BATHYSPHERE RECORD SET AT 3028 FEET UNDER SEA

William Beebe and Otis Barton established a new “low” for personal deep-sea exploration when their bathysphere descended to a depth of 3,028 feet beneath the surface of the sea off the shores of Bermuda on Wednesday, Aug. 15.

With this “deep down divin’est” record, exceeding the half-mile dive they had set as their goal, the two men announced themselves as content. They will now make a series of bathysphere descents to shallower levels, to study marine life “at home.”

GAMMA RAYS SPLIT APART HEAVY HYDROGEN ATOMS

Gamma rays, the same kind of radiation used medically for the treatment of cancer, are now being employed to produce artificial disintegration of atoms of the “heavy” hydrogen isotope deuterium. The atom breakup achieved throws new light on the composition of the newly discovered “heavyweight” kind of hydrogen.
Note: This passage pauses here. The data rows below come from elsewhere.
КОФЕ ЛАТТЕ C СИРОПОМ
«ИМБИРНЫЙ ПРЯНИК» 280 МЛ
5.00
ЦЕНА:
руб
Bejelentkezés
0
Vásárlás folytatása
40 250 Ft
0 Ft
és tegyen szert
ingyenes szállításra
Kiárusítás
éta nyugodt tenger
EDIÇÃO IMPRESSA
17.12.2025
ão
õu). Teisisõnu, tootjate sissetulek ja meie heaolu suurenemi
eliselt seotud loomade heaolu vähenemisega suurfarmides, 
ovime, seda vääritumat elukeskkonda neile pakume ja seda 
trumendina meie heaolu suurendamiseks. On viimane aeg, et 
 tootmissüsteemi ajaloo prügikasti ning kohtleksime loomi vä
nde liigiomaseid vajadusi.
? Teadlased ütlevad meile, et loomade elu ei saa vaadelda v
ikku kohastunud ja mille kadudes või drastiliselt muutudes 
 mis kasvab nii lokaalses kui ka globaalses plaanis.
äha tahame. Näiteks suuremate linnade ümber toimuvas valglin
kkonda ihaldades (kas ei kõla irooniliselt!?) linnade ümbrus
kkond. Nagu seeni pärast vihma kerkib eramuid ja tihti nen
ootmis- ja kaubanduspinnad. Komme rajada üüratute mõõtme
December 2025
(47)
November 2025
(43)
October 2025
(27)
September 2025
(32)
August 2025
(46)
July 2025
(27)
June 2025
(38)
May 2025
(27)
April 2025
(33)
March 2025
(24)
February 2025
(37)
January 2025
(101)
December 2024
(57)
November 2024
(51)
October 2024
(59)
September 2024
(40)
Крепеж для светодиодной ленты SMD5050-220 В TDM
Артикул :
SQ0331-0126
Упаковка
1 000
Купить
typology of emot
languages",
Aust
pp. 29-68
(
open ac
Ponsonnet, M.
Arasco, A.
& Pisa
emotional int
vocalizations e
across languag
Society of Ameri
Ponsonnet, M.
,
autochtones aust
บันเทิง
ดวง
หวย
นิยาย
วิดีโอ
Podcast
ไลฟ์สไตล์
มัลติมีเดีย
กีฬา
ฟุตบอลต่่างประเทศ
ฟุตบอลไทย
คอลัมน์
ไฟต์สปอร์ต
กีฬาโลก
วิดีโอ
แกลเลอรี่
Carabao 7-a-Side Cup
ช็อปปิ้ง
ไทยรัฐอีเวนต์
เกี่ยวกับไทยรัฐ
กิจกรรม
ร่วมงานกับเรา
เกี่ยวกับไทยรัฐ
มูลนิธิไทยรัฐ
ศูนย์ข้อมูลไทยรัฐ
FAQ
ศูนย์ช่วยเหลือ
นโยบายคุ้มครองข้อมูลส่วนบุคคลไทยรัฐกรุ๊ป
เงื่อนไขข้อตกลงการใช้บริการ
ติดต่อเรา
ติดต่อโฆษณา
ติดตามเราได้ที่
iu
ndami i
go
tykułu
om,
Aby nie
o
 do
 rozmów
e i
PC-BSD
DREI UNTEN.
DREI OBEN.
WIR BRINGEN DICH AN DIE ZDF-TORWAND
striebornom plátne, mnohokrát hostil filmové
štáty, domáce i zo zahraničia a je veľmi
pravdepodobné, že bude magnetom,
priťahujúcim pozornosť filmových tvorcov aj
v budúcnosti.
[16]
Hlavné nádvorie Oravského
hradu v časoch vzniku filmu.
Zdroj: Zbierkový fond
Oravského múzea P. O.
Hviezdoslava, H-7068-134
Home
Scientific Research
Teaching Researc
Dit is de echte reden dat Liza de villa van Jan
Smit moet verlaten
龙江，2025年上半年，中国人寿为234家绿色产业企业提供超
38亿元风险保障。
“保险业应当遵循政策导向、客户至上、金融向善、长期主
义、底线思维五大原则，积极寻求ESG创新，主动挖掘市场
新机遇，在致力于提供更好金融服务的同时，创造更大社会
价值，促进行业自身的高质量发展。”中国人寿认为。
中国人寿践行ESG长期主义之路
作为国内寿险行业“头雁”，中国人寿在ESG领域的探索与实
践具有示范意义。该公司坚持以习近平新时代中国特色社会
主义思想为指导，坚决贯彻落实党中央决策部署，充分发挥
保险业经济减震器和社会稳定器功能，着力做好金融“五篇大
Prof. James Chadwick and Dr. M. Goldhaber of Cambridge University report to Nature that by bombarding diplons (deuterium atoms that have lost an electron and become ionized) with gamma rays having energies of 2,620,000 volts they have produced ordinary lightweight hydrogen atoms and neutrons.

Diplons are known in America as deutons. They are much used as particles with which to bombard other substances and so cause disintegration. As ionized atoms of deuterium, diplons have twice the weight of ordinary hydrogen atoms.

Drs. Chadwick and Goldhaber indicate that to break down the diplons into their two constituent parts the bombarding gamma rays must have energies greater than the forces that normally hold the particles together. This condition is satisfied with gamma rays of 2,620,000 electron-volts energy.